_Data below:_

▼

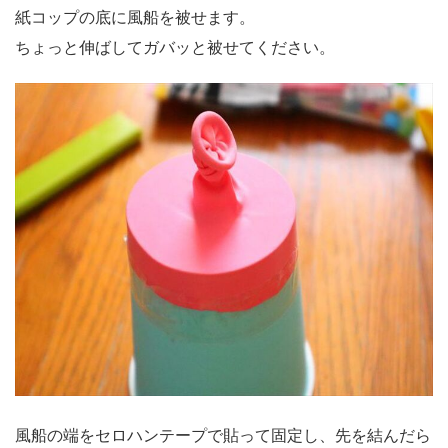
紙コップの底に風船を被せます。
ちょっと伸ばしてガバッと被せてください。
風船の端をセロハンテープで貼って固定し、先を結んだら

▲

The whole listing above must be duplicated word for word, apart from its pictures.

紙コップの底に風船を被せます。
ちょっと伸ばしてガバッと被せてください。
風船の端をセロハンテープで貼って固定し、先を結んだら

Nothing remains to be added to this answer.